Law enforcement officers and mental health workers in Carson City don't necessarily need more options for helping people with mental illness, but they need a way to pull their resources together.

That's why the idea of a mental health court has merit.

A judge would have authority to seek help immediately for someone who needs treatment more than they need to be in jail. A crucial factor in a mental health court would be the ability to monitor people who are repeat offenders without bouncing them back and forth between the judicial system and mental-health agencies.

"We don't always meet the needs of these people, " District Attorney Noel Waters said, in the Nevada Appeal's series this week on mental health. "Unless you address their mental health problems, you're not going to have a great deal of success addressing their social issues."

Nevada needs to take a more active role in solving such problems, and Carson City could provide an example.

With its unenviable reputation as a high-risk state for suicides and drug addiction, Nevada can't ignore the forces that drive people to such self-destructive acts.

Locking them up isn't the answer. Tough drug laws deter some recreational users, but clearly many more people need treatment and rehabilitation.

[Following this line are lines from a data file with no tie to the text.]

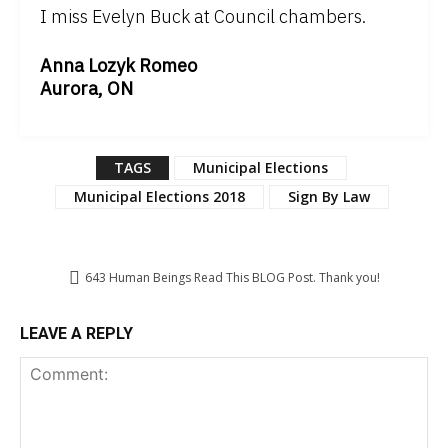
I miss Evelyn Buck at Council chambers.
Anna Lozyk Romeo
Aurora, ON
TAGS
Municipal Elections
Municipal Elections 2018
Sign By Law
643
Human Beings Read This BLOG Post. Thank you!
LEAVE A REPLY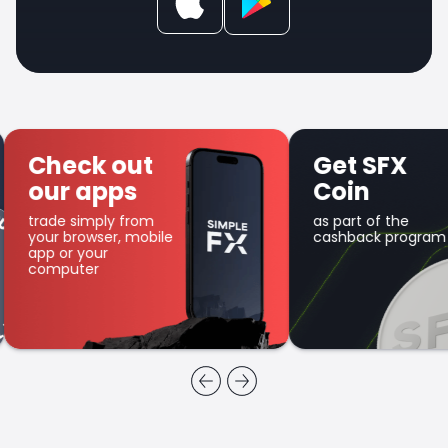
Check out
Get SFX
our apps
Coin
trade simply from
as part of the
your browser, mobile
cashback program
app or your
computer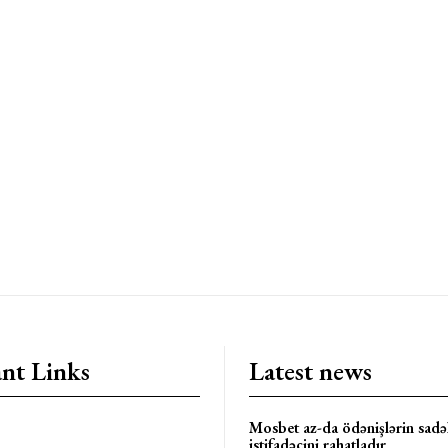
nt Links
Latest news
Mosbet az-da ödənişlərin sadəl
istifadəçini rahatladır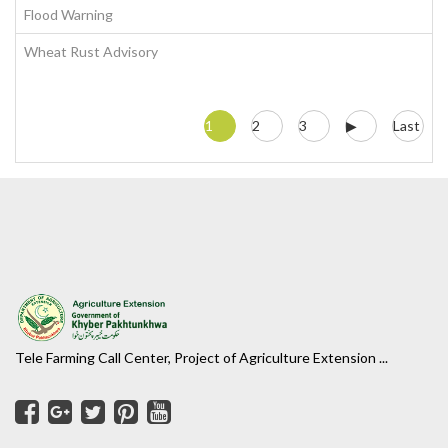
Flood Warning
Wheat Rust Advisory
1
2
3
▶
Last
Tele Farming Call Center, Project of Agriculture Extension ...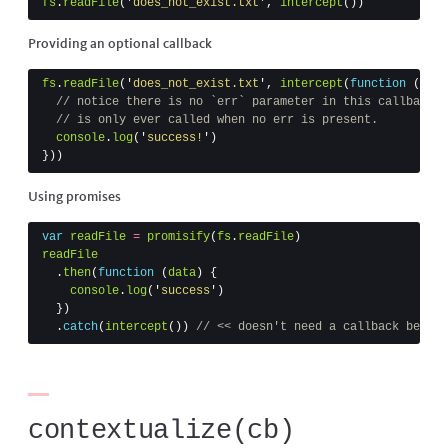
fs
.
readFile
(
'
does_not_exist.txt
'
,
intercept
())
Providing an optional callback
fs
.
readFile
(
'
does_not_exist.txt
'
,
intercept
(
function
(
data
// notice there is no `err` parameter in this callback. 
// is only ever called when no err is present.
console
.
log
(
'
success!
'
)
}))
Using promises
var
readFile
=
promisify
(
fs
.
readFile
)
readFile
.
then
(
function
(
data
)
{
console
.
log
(
'
success
'
)
})
.
catch
(
intercept
())
// << doesn't need a callback becaus
contextualize(cb)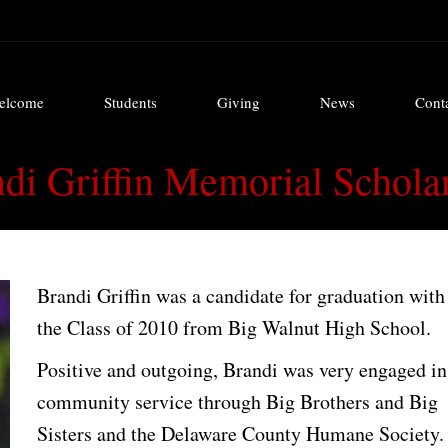
elcome
Students
Giving
News
Cont
elcome
Students
Giving
News
Cont
di Griffin Memorial Schola
Brandi Griffin was a candidate for graduation with
the Class of 2010 from Big Walnut High School.
Positive and outgoing, Brandi was very engaged in
community service through Big Brothers and Big
Sisters and the Delaware County Humane Society.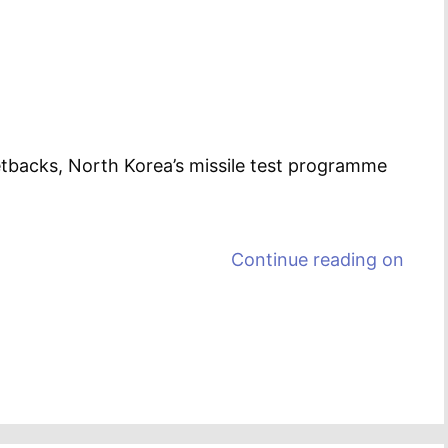
etbacks, North Korea’s missile test programme
Continue reading on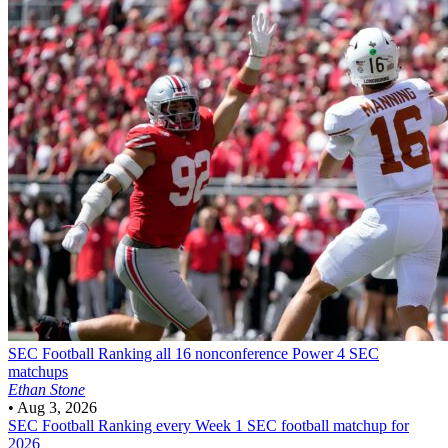
SEC Football
Ranking all 16 nonconference Power 4 SEC
matchups
Ethan Stone
•
Aug 3, 2026
SEC Football
Ranking every Week 1 SEC football matchup for
2026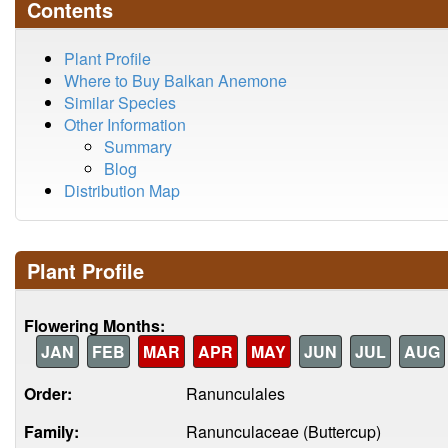
Contents
Plant Profile
Where to Buy Balkan Anemone
Similar Species
Other Information
Summary
Blog
Distribution Map
Plant Profile
Flowering Months:
JAN
FEB
MAR
APR
MAY
JUN
JUL
AUG
Order:
Ranunculales
Family:
Ranunculaceae (Buttercup)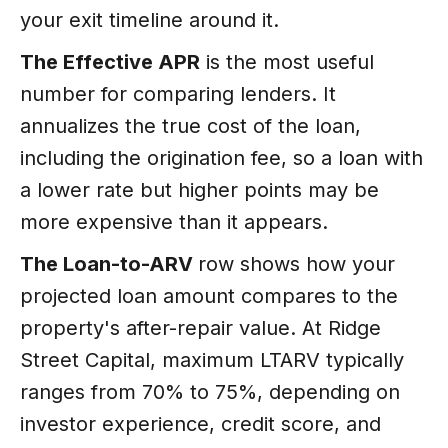
your exit timeline around it.
The Effective APR
is the most useful
number for comparing lenders. It
annualizes the true cost of the loan,
including the origination fee, so a loan with
a lower rate but higher points may be
more expensive than it appears.
The Loan-to-ARV
row shows how your
projected loan amount compares to the
property's after-repair value. At Ridge
Street Capital, maximum LTARV typically
ranges from 70% to 75%, depending on
investor experience, credit score, and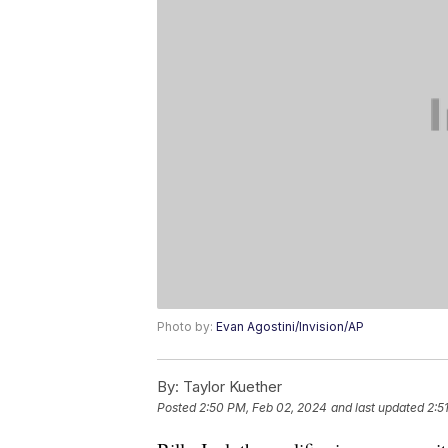
Photo by:
Evan Agostini/Invision/AP
By:
Taylor Kuether
Posted
2:50 PM, Feb 02, 2024
and last updated
2:5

Often the problems of mental illness, drug abuse and crime overlap. A combination mental health and drug court seems to be a logical step, because the goal is the same: prevent repeat offenses.

None of this is to say the courts are looking for a way to coddle criminals. Deputies, prosecutors and judges can see the difference between people who need to be punished and those who need help.

Their frustration comes with the people who need help, but keep showing up in jails and courts because there is no better way to handle them.

Members of the Carson City Mental Health Coalition have a great deal of work ahead of them in trying to establish a mental health court, as well as coordinate their various programs and draw more attention to mental-health issues in the Legislature.

We support their work and encourage their efforts. More people than we might imagine are depending on them.